Housing and Community Development director Robert Lipscomb, who handles most major city redevelopment efforts, described the home of the Memphis Redbirds as a "key asset" and said his main goal is to make sure the proposal is a "good value proposition" for taxpayers ....
Memphis Redbirds Baseball Foundation treasurer John Pontius and chairman Ray Pohlman didn't return messages Thursday. The foundation owns the team.
In December, Pontius said he had been in discussion with Fundamental Advisors, the New York firm that owns the bonds used to finance the stadium's construction, to set a sale price for potential buyers.
A message left with Fundamental Advisors was not returned Thursday night.
Lipscomb declined to go into detail about how much it would cost the city to acquire the stadium or how long he has been studying the plan ....
City Council budget committee chairman Jim Strickland said he's open to a proposal but he wants to make sure any possible deal protects the city's financial position.
"Number one, the Redbirds and AutoZone Park are very important to the city," Strickland said. "Number two, the city doesn't have any extra money. It will be really important for me to review the details to be sure the lease payments cover the debt service and that the city is not obligated for the operating expenses. I'm skeptical because, are the debt service payments guaranteed by someone? I would assume this is a multi-million dollar deal. That's an awful lot of lease payments."

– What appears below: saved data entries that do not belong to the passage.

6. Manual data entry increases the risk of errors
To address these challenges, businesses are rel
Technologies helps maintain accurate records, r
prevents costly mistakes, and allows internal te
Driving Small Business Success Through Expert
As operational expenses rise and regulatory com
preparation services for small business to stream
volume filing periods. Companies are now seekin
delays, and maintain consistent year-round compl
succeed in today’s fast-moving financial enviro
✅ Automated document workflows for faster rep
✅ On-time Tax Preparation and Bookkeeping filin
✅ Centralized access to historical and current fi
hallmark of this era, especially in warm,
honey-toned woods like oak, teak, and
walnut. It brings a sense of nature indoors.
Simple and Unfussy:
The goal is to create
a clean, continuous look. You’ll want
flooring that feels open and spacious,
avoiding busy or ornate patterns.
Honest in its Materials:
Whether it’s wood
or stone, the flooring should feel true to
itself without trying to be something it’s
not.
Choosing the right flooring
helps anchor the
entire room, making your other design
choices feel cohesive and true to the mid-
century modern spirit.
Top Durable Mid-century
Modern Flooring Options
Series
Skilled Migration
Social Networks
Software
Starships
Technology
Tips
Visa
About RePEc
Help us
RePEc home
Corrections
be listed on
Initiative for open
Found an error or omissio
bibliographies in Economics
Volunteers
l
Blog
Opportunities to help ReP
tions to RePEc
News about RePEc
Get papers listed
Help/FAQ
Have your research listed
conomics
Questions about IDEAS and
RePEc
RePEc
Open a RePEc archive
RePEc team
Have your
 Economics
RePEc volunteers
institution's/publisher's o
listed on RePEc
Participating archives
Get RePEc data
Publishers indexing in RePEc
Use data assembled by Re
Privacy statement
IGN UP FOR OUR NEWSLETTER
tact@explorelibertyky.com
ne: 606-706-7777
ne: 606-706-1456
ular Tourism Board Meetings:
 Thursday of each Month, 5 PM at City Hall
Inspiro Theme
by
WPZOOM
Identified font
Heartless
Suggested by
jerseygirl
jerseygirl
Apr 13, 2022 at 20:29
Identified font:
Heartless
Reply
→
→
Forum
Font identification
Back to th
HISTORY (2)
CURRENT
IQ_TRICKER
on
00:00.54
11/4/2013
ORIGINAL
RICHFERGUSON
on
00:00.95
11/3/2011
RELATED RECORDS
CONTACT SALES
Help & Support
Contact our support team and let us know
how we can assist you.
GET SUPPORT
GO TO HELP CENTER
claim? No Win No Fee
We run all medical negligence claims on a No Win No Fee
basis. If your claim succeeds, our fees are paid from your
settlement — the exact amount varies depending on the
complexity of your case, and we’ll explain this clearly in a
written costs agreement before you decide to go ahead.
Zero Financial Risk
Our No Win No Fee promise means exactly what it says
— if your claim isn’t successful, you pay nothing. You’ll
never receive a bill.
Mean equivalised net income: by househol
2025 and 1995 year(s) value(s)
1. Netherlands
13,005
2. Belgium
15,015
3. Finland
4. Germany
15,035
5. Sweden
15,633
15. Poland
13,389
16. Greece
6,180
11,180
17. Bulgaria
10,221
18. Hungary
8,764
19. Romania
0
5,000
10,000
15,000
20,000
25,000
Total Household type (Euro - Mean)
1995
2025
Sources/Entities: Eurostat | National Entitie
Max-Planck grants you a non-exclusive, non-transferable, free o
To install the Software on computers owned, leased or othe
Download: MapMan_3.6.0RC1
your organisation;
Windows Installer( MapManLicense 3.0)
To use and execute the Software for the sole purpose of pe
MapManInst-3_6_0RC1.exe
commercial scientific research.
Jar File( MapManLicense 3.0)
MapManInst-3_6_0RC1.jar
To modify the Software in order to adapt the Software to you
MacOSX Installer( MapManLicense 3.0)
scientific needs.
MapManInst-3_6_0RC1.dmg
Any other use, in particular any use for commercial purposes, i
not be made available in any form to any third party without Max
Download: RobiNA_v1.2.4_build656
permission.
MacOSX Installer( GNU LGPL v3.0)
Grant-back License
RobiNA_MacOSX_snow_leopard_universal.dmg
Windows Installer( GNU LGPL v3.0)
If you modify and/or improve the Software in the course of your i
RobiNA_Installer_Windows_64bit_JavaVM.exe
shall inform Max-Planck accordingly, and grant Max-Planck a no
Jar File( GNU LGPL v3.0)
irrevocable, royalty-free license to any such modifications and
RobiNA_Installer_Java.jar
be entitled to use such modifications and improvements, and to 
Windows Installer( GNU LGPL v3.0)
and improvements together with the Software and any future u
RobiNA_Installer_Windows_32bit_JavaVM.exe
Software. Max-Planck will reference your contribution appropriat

These are problems to consider as Nashville is discussing building a ballpark for the Nashville Sounds baseball club. Having a ballpark is not all opportunity. The "opportunity" also sets severe limits on what is possible. Memphis looks to be caught between between a rock and a hard place. Their obligation to their community dictates that they cannot commit to a blind bail out in lean times, but their commitment to the business of baseball won't let them let the Redbirds die. When does their situation turn unenviable?